Anke Ehlers


Anke Ehlers FBA FMedSci is a German psychologist who works at the University of Oxford as Wellcome Trust Principal Research Fellow and Professor of Experimental Psychopathology. She is an expert in posttraumatic stress disorder; her research has shown that it is a common problem among emergency medical workers, and that a commonly used therapy for PTSD, psychological debriefing, has little provable therapeutic value.

Professional career

Ehlers studied psychology at the University of Kiel and the University of Tübingen, earning a diploma from Tübingen in 1983. She finished her Ph.D. from the same institution in 1985, and earned a habilitation from the University of Marburg in 1990.
While finishing her Ph.D., Ehlers worked at Stanford University from 1984 to 1985 as assistant director of the Laboratory for Clinical Psychopharmacology and Psychophysiology.
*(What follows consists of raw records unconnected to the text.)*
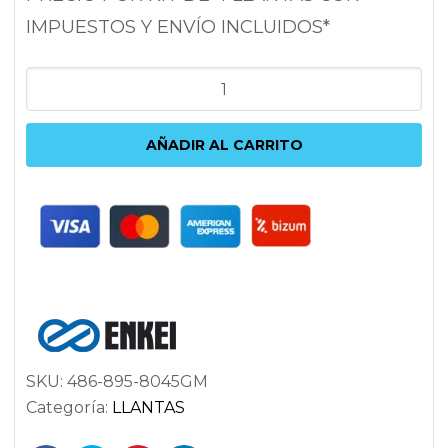
IMPUESTOS Y ENVÍO INCLUIDOS*
ENKEI
TSP6
9.5X18
AÑADIR AL CARRITO
5X100
ET45
72.6
ANTRACITA
cantidad
SKU:
486-895-8045GM
Categoría:
LLANTAS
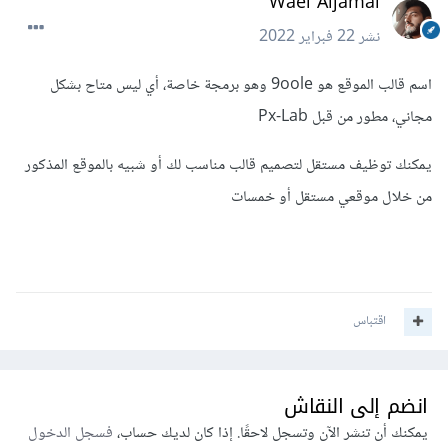
Wael Aljamal
نشر
22 فبراير 2022
اسم قالب الموقع هو 9oole وهو برمجة خاصة، أي ليس متاح بشكل
مجاني، مطور من قبل Px-Lab
يمكنك توظيف مستقل لتصميم قالب مناسب لك أو شبيه بالموقع المذكور
من خلال موقعي مستقل أو خمسات
اقتباس
انضم إلى النقاش
يمكنك أن تنشر الآن وتسجل لاحقًا. إذا كان لديك حساب،
فسجل الدخول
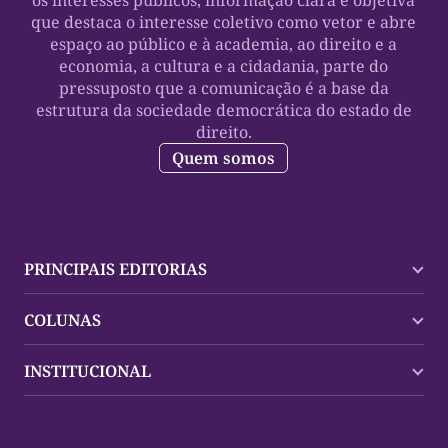
que destaca o interesse coletivo como vetor e abre
espaço ao público e à academia, ao direito e a
economia, a cultura e a cidadania, parte do
pressuposto que a comunicação é a base da
estrutura da sociedade democrática do estado de
direito.
Quem somos
PRINCIPAIS EDITORIAS
Últimas Notícias
COLUNAS
Palmas
Tocantins
Trocando em Miúdos
INSTITUCIONAL
Mundo
Policial
Política
Cultura Dinâmica
Midia Kit
Polícia
Saudabilidade
Contato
After an assistant professorship at the University of Marburg, she became a full professor at the University of Göttingen in 1991, and moved to Oxford as Wellcome Trust Principal Research Fellow in 1993. She moved to King's College London in 2000, but returned to Oxford as Wellcome Trust Principal Research Fellow and Professor of Experimental Psychopathology in 2012; she retains a visiting position at King's College London.

Awards and honours

In 2004 she was elected a Fellow of the German Academy of Sciences Leopoldina. She was elected a Fellow of the British Academy in 2010 and is also a member of the Academia Europaea.

Personal life

She was born in Kiel, West Germany.
She is married to her colleague David M. Clark.